What to work on: Look below for the line containing "canale del Digitale"; from there through the line containing "televisiva di Carlo", both lines included, please set down each line exactly and nothing else.

Stored records:
•••

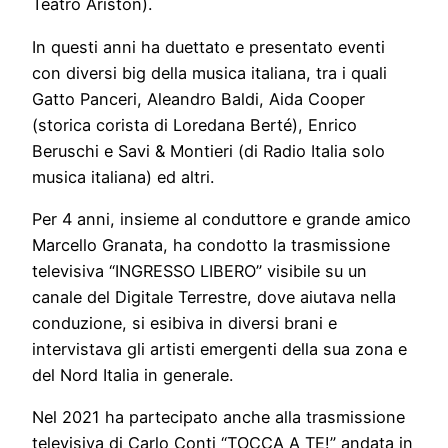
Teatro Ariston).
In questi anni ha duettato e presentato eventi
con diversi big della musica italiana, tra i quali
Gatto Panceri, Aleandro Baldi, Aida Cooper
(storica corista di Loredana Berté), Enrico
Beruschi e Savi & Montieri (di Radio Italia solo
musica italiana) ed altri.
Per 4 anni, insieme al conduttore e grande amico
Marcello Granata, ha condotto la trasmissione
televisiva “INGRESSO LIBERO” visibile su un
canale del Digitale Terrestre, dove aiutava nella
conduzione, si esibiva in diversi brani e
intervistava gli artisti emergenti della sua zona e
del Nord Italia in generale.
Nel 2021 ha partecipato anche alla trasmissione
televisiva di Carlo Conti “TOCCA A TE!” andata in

•••

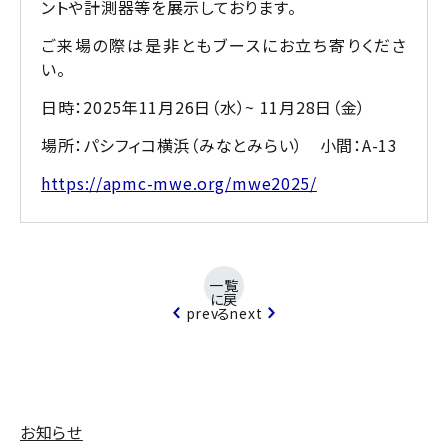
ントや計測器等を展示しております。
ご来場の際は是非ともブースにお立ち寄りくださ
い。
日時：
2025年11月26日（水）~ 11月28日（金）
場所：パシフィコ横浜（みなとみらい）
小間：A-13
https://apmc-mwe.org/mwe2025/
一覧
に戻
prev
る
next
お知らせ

•••

Reply:
canale del Digitale Terrestre, dove aiutava nella
conduzione, si esibiva in diversi brani e
intervistava gli artisti emergenti della sua zona e
del Nord Italia in generale.
Nel 2021 ha partecipato anche alla trasmissione
televisiva di Carlo Conti “TOCCA A TE!” andata in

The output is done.